Proof of Burden

It was the Conservative Party’s turn to put on their conference this week. If you want to dig a little below the headline announcements of the scrapping of HS2’s northern leg, the new post-16 qualification, or the plan to phase out smoking, you can read Sunak’s, Hunt’s, Donelan’s, Badenoch’s, or any of the other major speeches here.

You won’t find much in the way of new policies though. Conferences are primarily about energising the base, which is why so many of the speeches look so odd to outsiders: the base of most political parties is, in the kindest possible way, a little weird.

Back in the real world, Britain’s entrepreneurs are busy working hard and paying (plentiful) taxes.

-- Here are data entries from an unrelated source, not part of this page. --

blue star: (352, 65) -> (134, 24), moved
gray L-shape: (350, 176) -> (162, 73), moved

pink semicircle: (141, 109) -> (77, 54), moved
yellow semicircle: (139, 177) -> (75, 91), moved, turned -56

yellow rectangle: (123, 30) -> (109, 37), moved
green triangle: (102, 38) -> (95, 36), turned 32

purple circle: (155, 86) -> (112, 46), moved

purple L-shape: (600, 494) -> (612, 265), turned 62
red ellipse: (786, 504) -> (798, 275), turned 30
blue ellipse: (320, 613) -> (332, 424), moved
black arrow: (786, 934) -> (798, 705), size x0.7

Dan Neidle has crunched the numbers and can say with some confidence that UK companies will pay more tax in 2023, as a percentage of their profits, than at any time since the 1970s, and plausibly more than at any time since 1946.

Remember, corporation tax was at 52% in 1984 before being cut to 35% under the Conservatives, further reduced by Labour to 31% in 1997, 30% in 1999, and 28% in 2007. The Conservative-Liberal Democrat coalition lowered the rate further to 27% in 2010, then 24% in 2012, with the Conservatives cutting it to 20% in 2015 and 19% in 2020. Boris/Rishi hiked it back to 25%; Truss/Kwarteng reversed it; then Rishi/Hunt reversed the reversal back to 25%.

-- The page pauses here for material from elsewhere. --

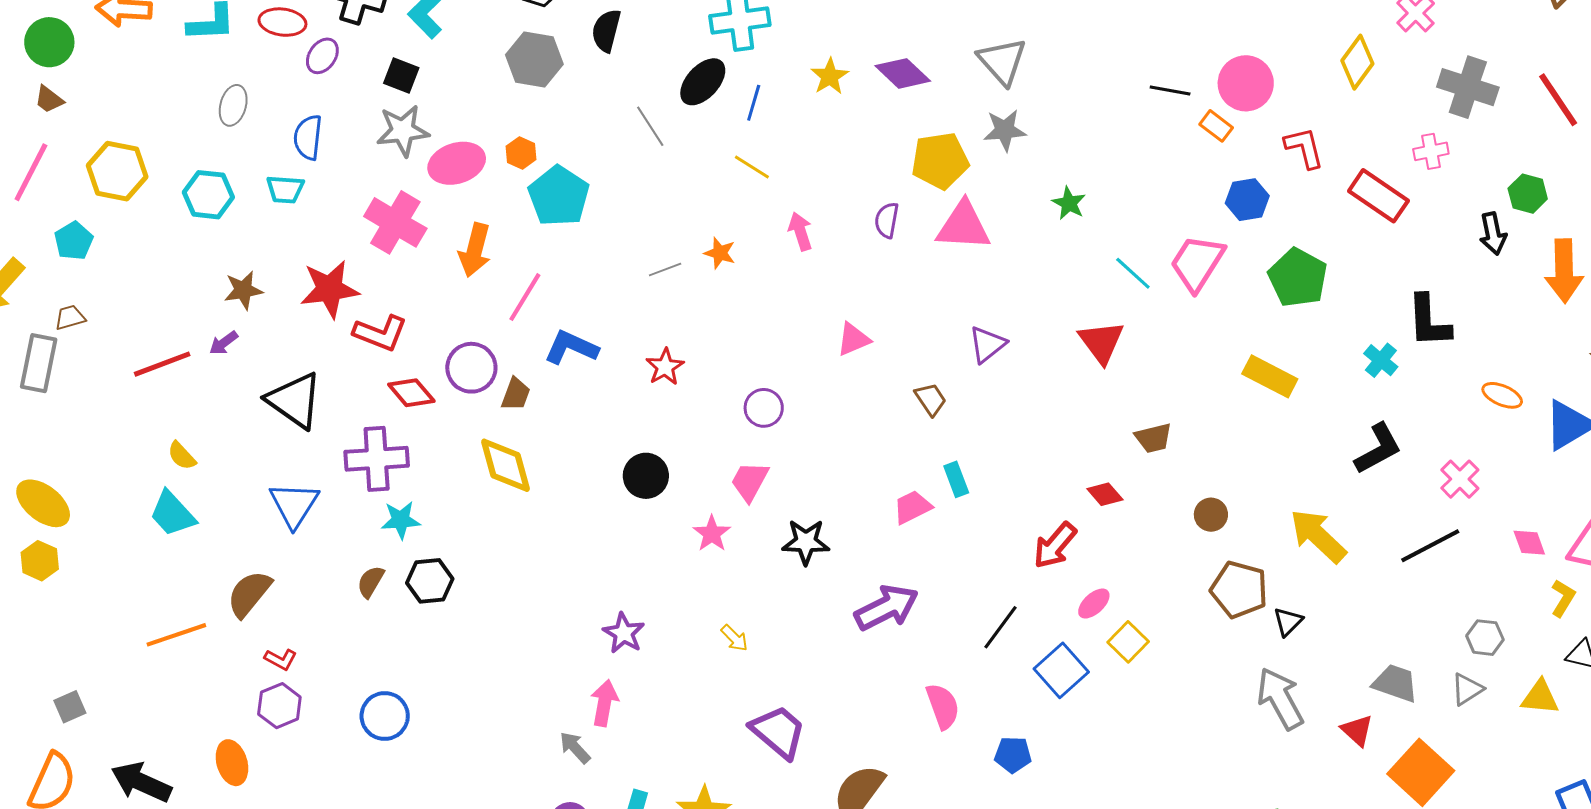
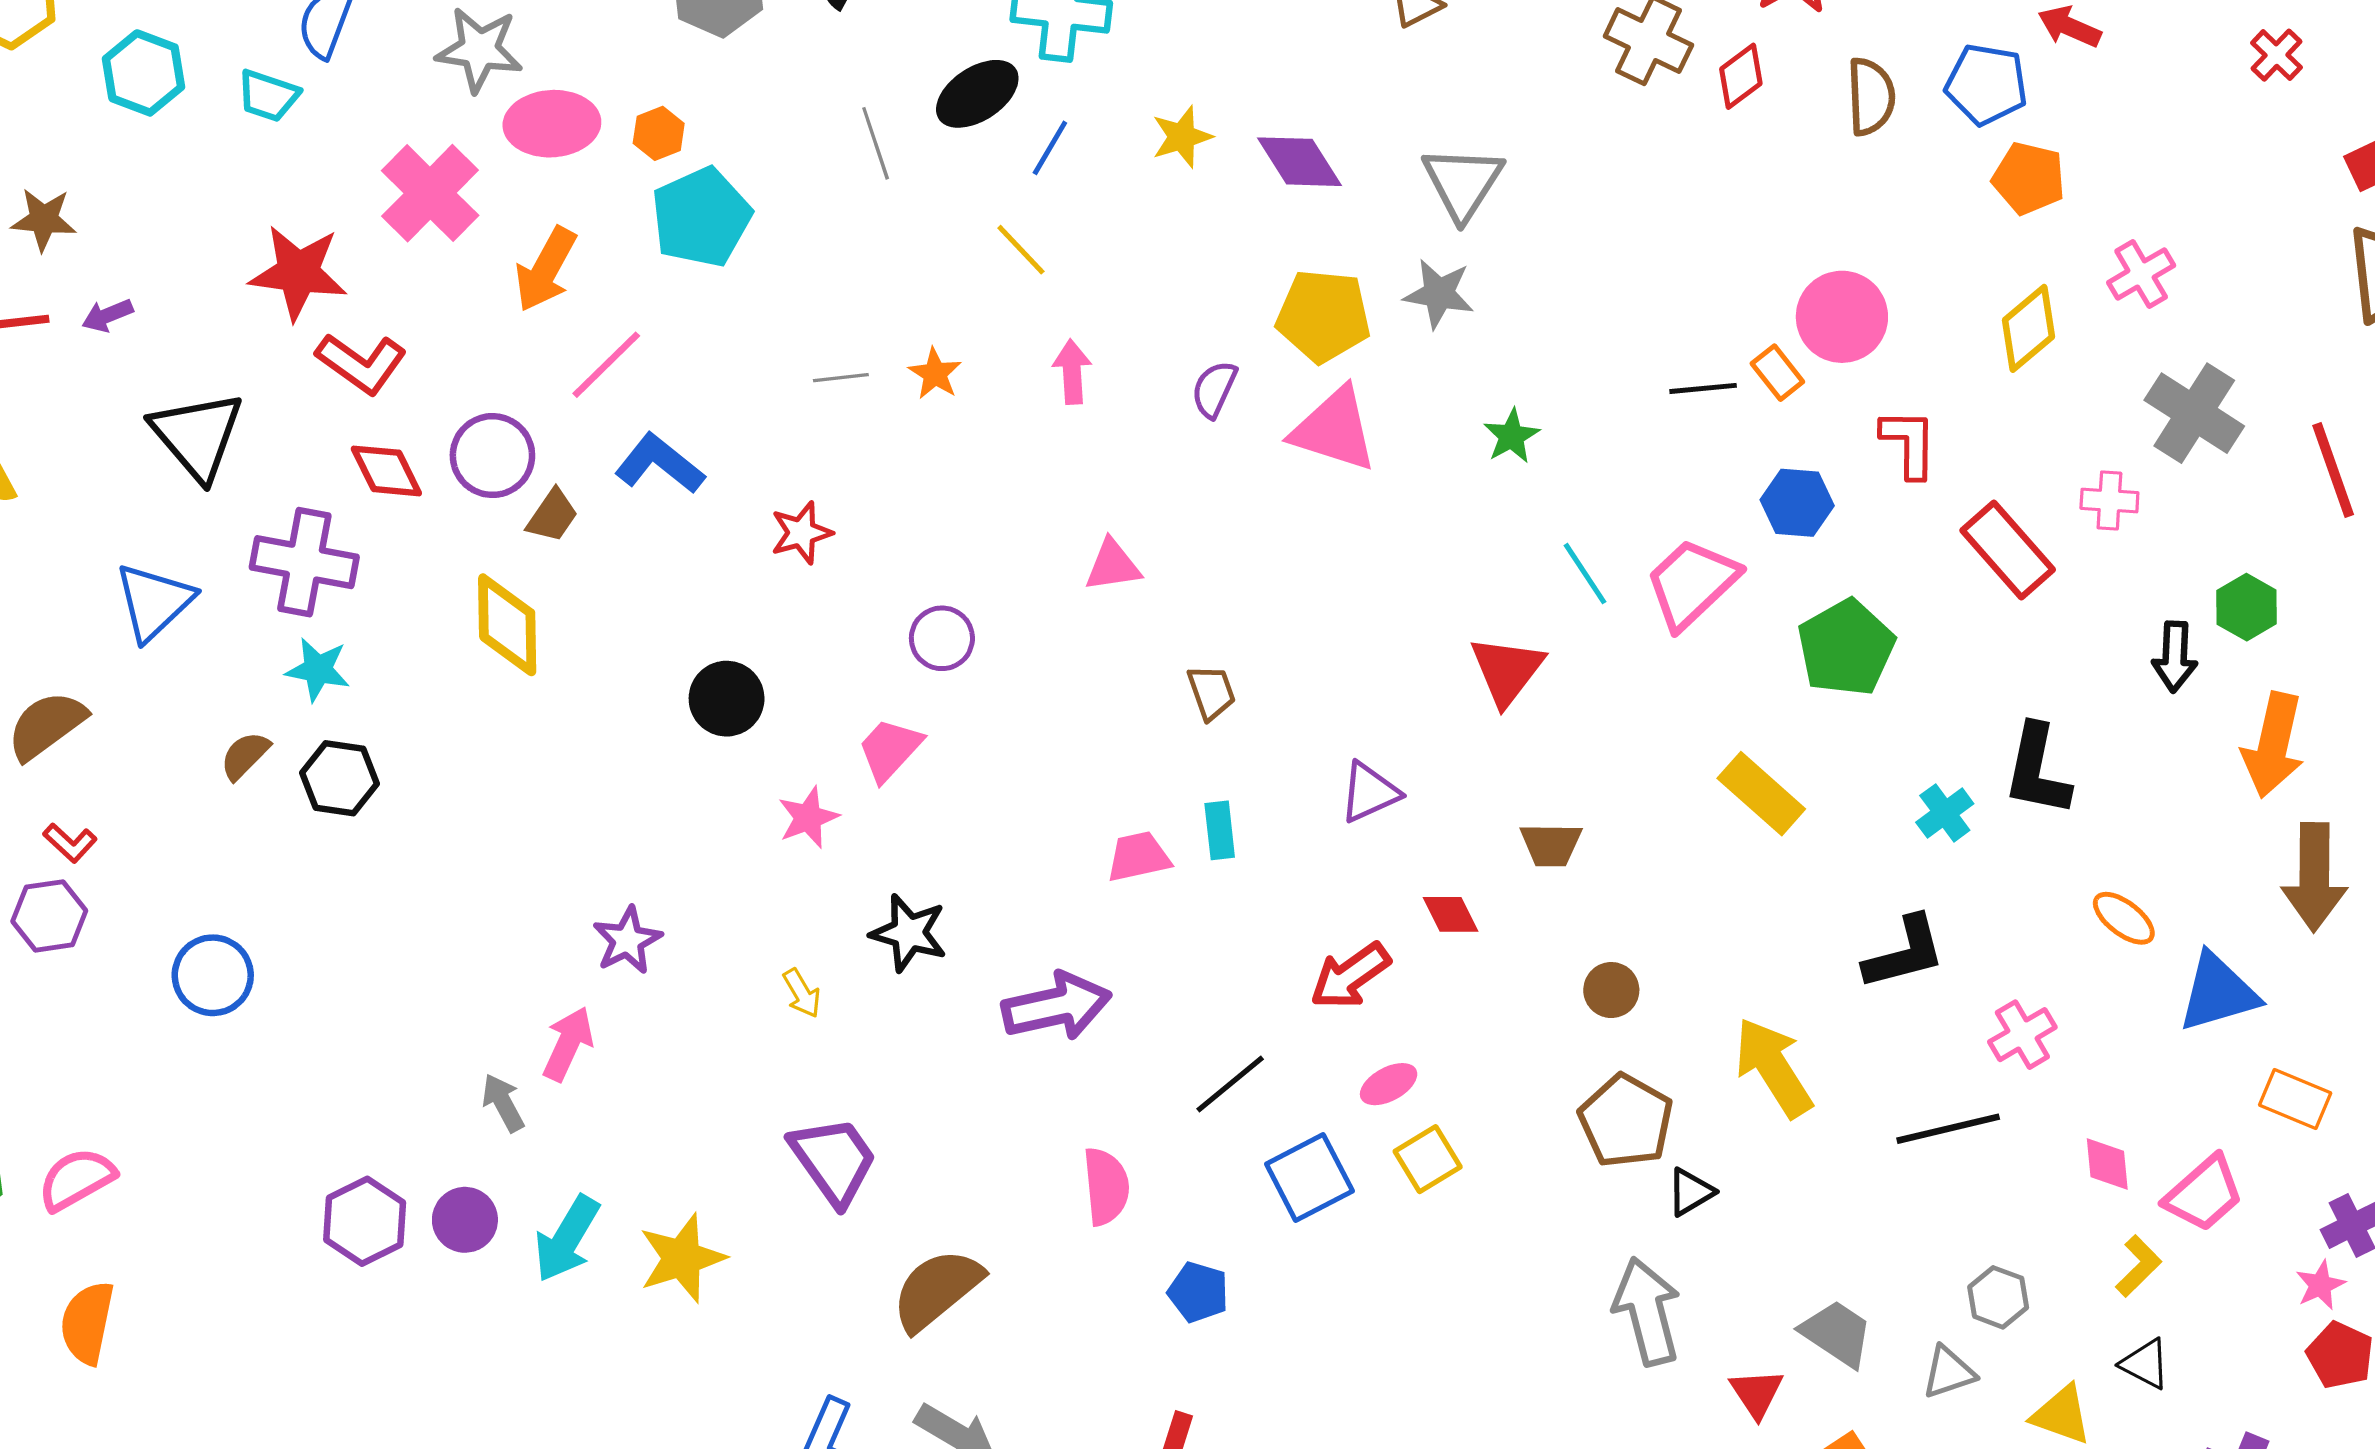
black line: (1170, 91) -> (1703, 388), moved, turned -30
brown star: (243, 290) -> (44, 219), moved
purple triangle: (987, 344) -> (1370, 792), moved
black star: (806, 542) -> (909, 933), moved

Taking the long view might suggest that businesses must be paying less. However, at the same time the tax base expanded dramatically, particularly through the abolition of the allowances. So hiking our corporate tax rates means we’ve been leapfrogged by the likes of Switzerland, Latvia, Iceland, Finland, Estonia, Sweden, Slovakia, Norway, Greece, Denmark, Turkey, Israel and Luxembourg.

Of course, there are plenty of early-stage companies that don’t pay corporation tax, and there are lower rates and reliefs for smaller companies, but in living memory the incentive to get bigger has scarcely been less appealing.

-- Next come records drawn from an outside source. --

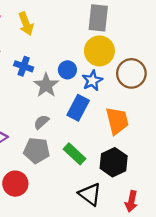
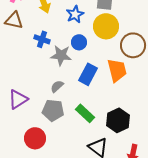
blue star: (92, 81) -> (75, 14), moved
gray star: (46, 85) -> (61, 55), turned -30
orange trapezoid: (117, 121) -> (117, 70), moved

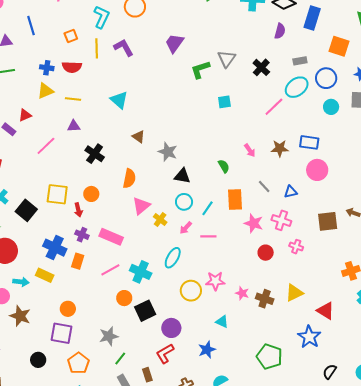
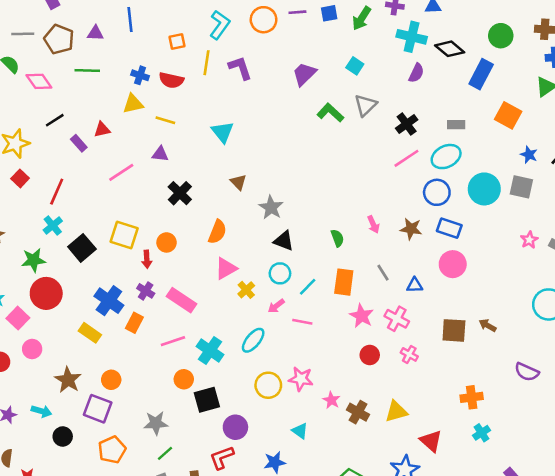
purple semicircle: (280, 31) -> (416, 73), moved
green L-shape: (200, 69) -> (330, 113), turned 50
blue circle: (326, 78) -> (437, 192), moved
cyan square: (224, 102) -> (355, 66), moved, turned 32
pink line: (274, 107) -> (406, 158), moved
cyan circle: (331, 107) -> (484, 189), size x1.6
cyan arrow: (21, 282) -> (41, 411), moved
brown star: (20, 316) -> (68, 380), moved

If taxes on business are to come down, whoever ends up forming the next government will need to make some tough decisions on cutting spending – not just scrapping HS2 and using the money elsewhere, but actual cuts. Or they could raise taxes elsewhere, but not through personal taxes, which are already pushing founders to offshore before exiting. Or they could deliver a laser-focused growth agenda of the sort we and others push for.

Reporting for Business

On the topic of tax, another week, another report. This time on making it simple with Intuit and Enterprise Nation. In it, we argue that HMRC needs an upgrade.

As Mark Neild, entrepreneur, academic and small business adviser, says: “Finding help on the HMRC website is difficult and generally counter-intuitive. Things are unnecessarily complicated. Why does it take two forms and several hours on the helpline to claim back overpayment of National Insurance when the surplus is clearly showing on the agent’s portal? Why does it take over £500 of admin costs to manage a £60 tax liability as trustee of my niece’s will trust? Why do I need six Government Gateways?”

Meanwhile, Susan Holmes, founder of Bluebears Allsorts, told us: “Making Tax Digital is a good thing because it’s all online. However, on Government Gateway, I don’t think enough people know how to get on it. If you have a business as well, you’ve got two identities – I think that could be clearer. It’s sometimes really difficult to get through to HMRC – it took me four hours one week.”

Susan has been undergoing cancer treatment and is on Universal Credit and ESA, so she must submit her expenditure to the government at different times, due to the payment period she is in. These do not tie in with the VAT submission dates for the business, which is like having to do it twice – once for Universal Credit and once for HMRC.

It doesn’t need to be like this. We can just copy Sweden’s whole-of-Government approach, Hungary’s support for startups and new taxpayers, and Australia’s virtual tax assistant ‘Alex’.

This is one area where spending a bit on fixing things would quickly pay off. First and foremost, we need to ensure HMRC is able to deliver a reasonable level of service for business owners. At the same time, we need to make sure that the extension of Making Tax Digital (MTD) isn’t further delayed. Second, Government Gateway needs a serious upgrade and data shared across government (the once-only principle will get this done). Third, we can and should lead the world on the use of virtual assistants and artificial intelligence.